### What to produce
With pictures left out, extract every line between the start of the records below and the line holding "We are a member", inclusive.

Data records
╔══

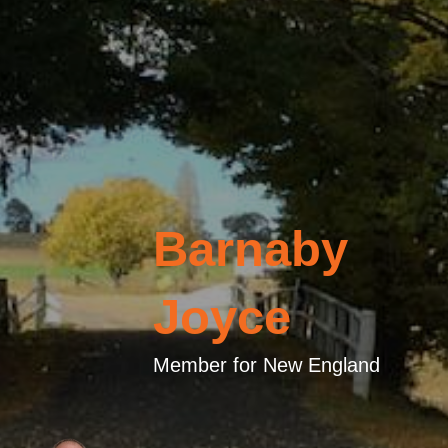
Barnaby
Joyce
Member for New England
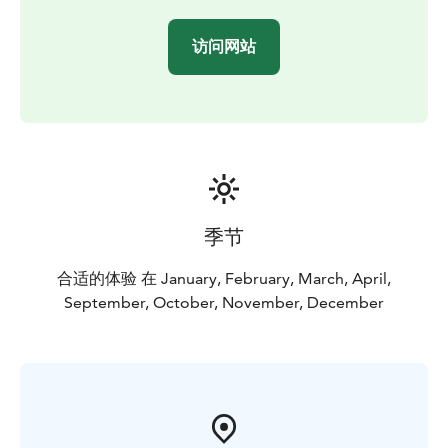
minivan
• local knowledge of all the best viewing
spots
• willingness to go the extra mile – or a hundred
访问网站
miles – to find the Aurora
During the night, we normally go to 2-3 different
locations which are always chosen according to local
weather conditions and photographic opportunities.
This means that if we have a clear sky and a possibility
to see the Aurora 100 km away, we will take the chance
and drive you there.
This private Northern Lights tour gives us flexibility to
季节
plan locations according to your group/family wishes
and is the most suitable Aurora tour for families
合适的体验 在 January, February, March, April,
travelling with small children! For passionate
September, October, November, December
photographers, we can take you one step deeper in
the Arctic nature for best possible landscapes!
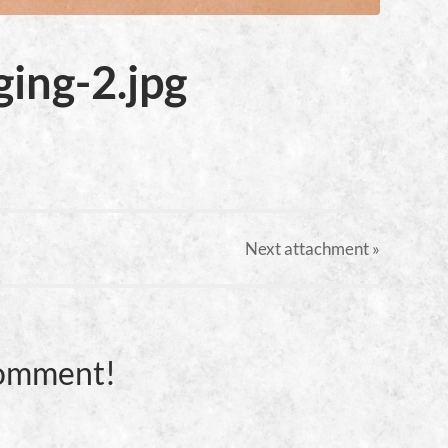
ing-2.jpg
Next
attachment
»
Comment!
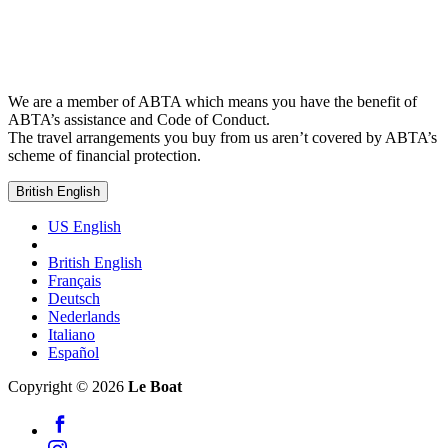
We are a member of ABTA which means you have the benefit of
ABTA’s assistance and Code of Conduct.
The travel arrangements you buy from us aren’t covered by ABTA’s
scheme of financial protection.
British English
US English
British English
Français
Deutsch
Nederlands
Italiano
Español
Copyright © 2026
Le Boat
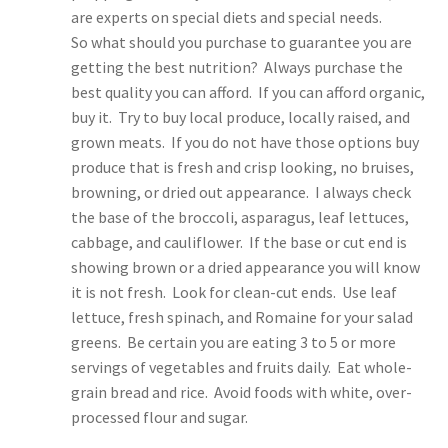
are experts on special diets and special needs.
So what should you purchase to guarantee you are
getting the best nutrition? Always purchase the
best quality you can afford. If you can afford organic,
buy it. Try to buy local produce, locally raised, and
grown meats. If you do not have those options buy
produce that is fresh and crisp looking, no bruises,
browning, or dried out appearance. I always check
the base of the broccoli, asparagus, leaf lettuces,
cabbage, and cauliflower. If the base or cut end is
showing brown or a dried appearance you will know
it is not fresh. Look for clean-cut ends. Use leaf
lettuce, fresh spinach, and Romaine for your salad
greens. Be certain you are eating 3 to 5 or more
servings of vegetables and fruits daily. Eat whole-
grain bread and rice. Avoid foods with white, over-
processed flour and sugar.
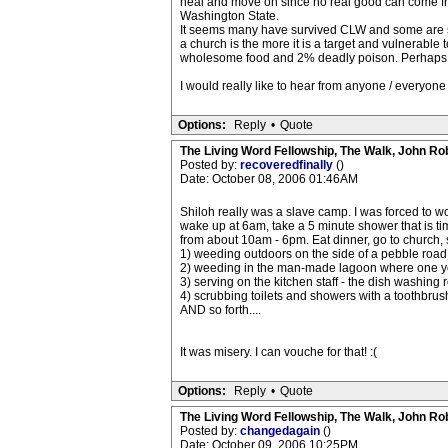
heal and move on since no real good can come from r
Washington State.
It seems many have survived CLW and some are sti
a church is the more it is a target and vulnerabl
wholesome food and 2% deadly poison. Perhaps wha
I would really like to hear from anyone / everyone
Options:
Reply
•
Quote
The Living Word Fellowship, The Walk, John Ro
Posted by:
recoveredfinally
()
Date: October 08, 2006 01:46AM
Shiloh really was a slave camp. I was forced to w
wake up at 6am, take a 5 minute shower that is tim
from about 10am - 6pm. Eat dinner, go to church,
1) weeding outdoors on the side of a pebble road t
2) weeding in the man-made lagoon where one yea
3) serving on the kitchen staff - the dish washin
4) scrubbing toilets and showers with a toothbrus
AND so forth....
It was misery. I can vouche for that! :(
Options:
Reply
•
Quote
The Living Word Fellowship, The Walk, John Ro
Posted by:
changedagain
()
Date: October 09, 2006 10:25PM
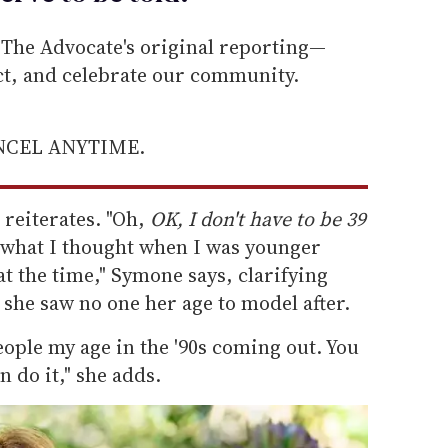
he Advocate's original reporting—
ect, and celebrate our community.
ANCEL ANYTIME.
e reiterates. "Oh,
OK, I don't have to be 39
 what I thought when I was younger
at the time," Symone says, clarifying
she saw no one her age to model after.
ople my age in the '90s coming out. You
 do it," she adds.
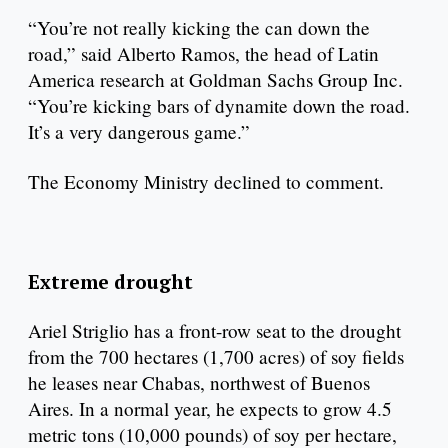
“You’re not really kicking the can down the
road,” said Alberto Ramos, the head of Latin
America research at Goldman Sachs Group Inc.
“You’re kicking bars of dynamite down the road.
It’s a very dangerous game.”
The Economy Ministry declined to comment.
Extreme drought
Ariel Striglio has a front-row seat to the drought
from the 700 hectares (1,700 acres) of soy fields
he leases near Chabas, northwest of Buenos
Aires. In a normal year, he expects to grow 4.5
metric tons (10,000 pounds) of soy per hectare,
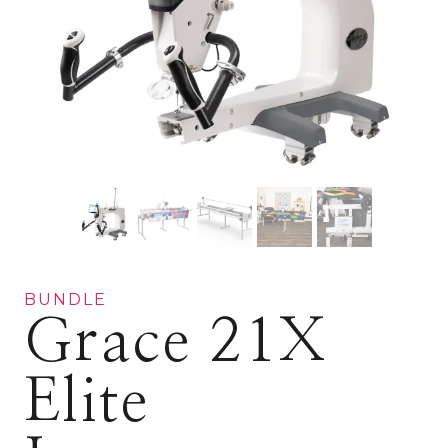
BUNDLE
Grace 21X
Elite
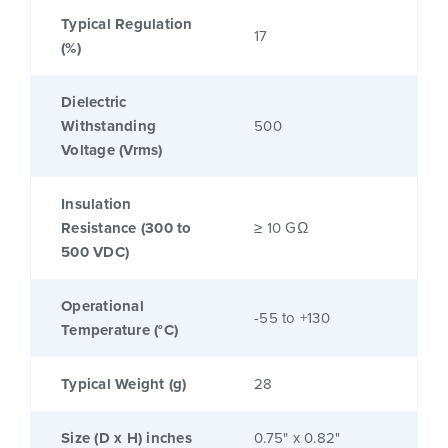
Typical Regulation
17
(%)
Dielectric
Withstanding
500
Voltage (Vrms)
Insulation
Resistance (300 to
≥ 10 GΩ
500 VDC)
Operational
-55 to +130
Temperature (°C)
Typical Weight (g)
28
Size (D x H) inches
0.75" x 0.82"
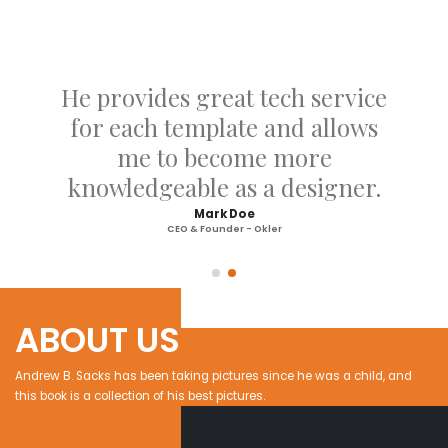
He provides great tech service
for each template and allows
me to become more
knowledgeable as a designer.
Mark Doe
CEO & Founder - Okler
ABOUT US
Andrew B. Sacks has been taking pictures since he was a child, and
this book is a collection of his best pictures.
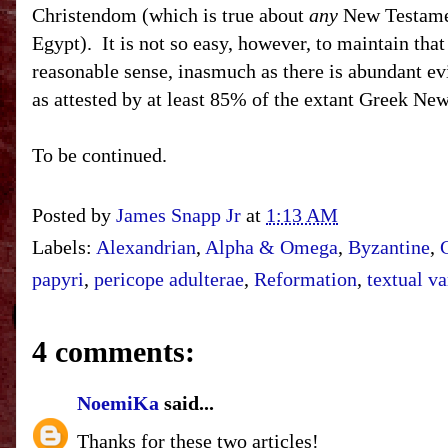
Christendom (which is true about
any
New Testament
Egypt). It is not so easy, however, to maintain th
reasonable sense, inasmuch as there is abundant evi
as attested by at least 85% of the extant Gree
To be continued.
Posted by
James Snapp Jr
at
1:13 AM
Labels:
Alexandrian
,
Alpha & Omega
,
Byzantine
,
papyri
,
pericope adulterae
,
Reformation
,
textual va
4 comments:
NoemiKa
said...
Thanks for these two articles!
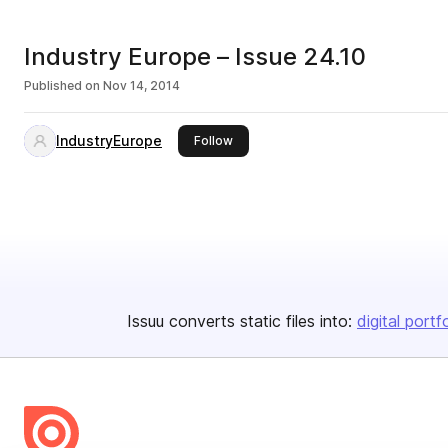
Industry Europe – Issue 24.10
Published on
Nov 14, 2014
IndustryEurope
this publisher
Follow
Issuu converts static files into:
digital portf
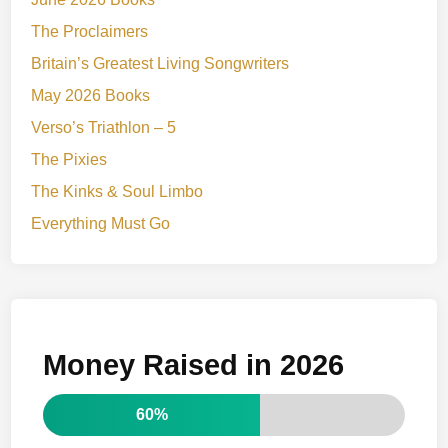
The Proclaimers
Britain’s Greatest Living Songwriters
May 2026 Books
Verso’s Triathlon – 5
The Pixies
The Kinks & Soul Limbo
Everything Must Go
Money Raised in 2026
60%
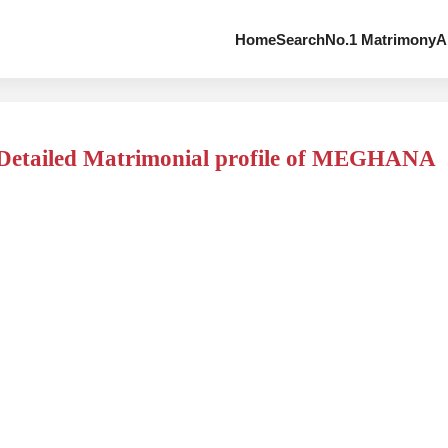
Home
Search
No.1 Matrimony
A
Detailed Matrimonial profile of MEGHANA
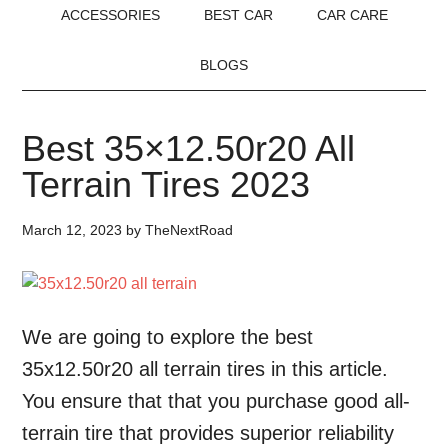
ACCESSORIES
BEST CAR
CAR CARE
BLOGS
Best 35×12.50r20 All
Terrain Tires 2023
March 12, 2023
by
TheNextRoad
We are going to explore the best
35x12.50r20 all terrain tires in this article.
You ensure that that you purchase good all-
terrain tire that provides superior reliability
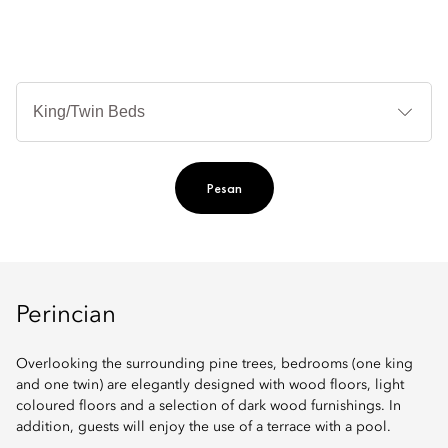
Je
Te
Ti
Pesan
Perincian
Overlooking the surrounding pine trees, bedrooms (one king
and one twin) are elegantly designed with wood floors, light
coloured floors and a selection of dark wood furnishings. In
addition, guests will enjoy the use of a terrace with a pool.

╚══

### Answer to this problem
Barnaby
Joyce
Member for New England
minivan
• local knowledge of all the best viewing
spots
• willingness to go the extra mile – or a hundred
访问网站
miles – to find the Aurora
During the night, we normally go to 2-3 different
locations which are always chosen according to local
weather conditions and photographic opportunities.
This means that if we have a clear sky and a possibility
to see the Aurora 100 km away, we will take the chance
and drive you there.
This private Northern Lights tour gives us flexibility to
季节
plan locations according to your group/family wishes
and is the most suitable Aurora tour for families
合适的体验 在 January, February, March, April,
travelling with small children! For passionate
September, October, November, December
photographers, we can take you one step deeper in
the Arctic nature for best possible landscapes!
ing-2.jpg
Next
attachment
»
Comment!
We are a member of ABTA which means you have the benefit of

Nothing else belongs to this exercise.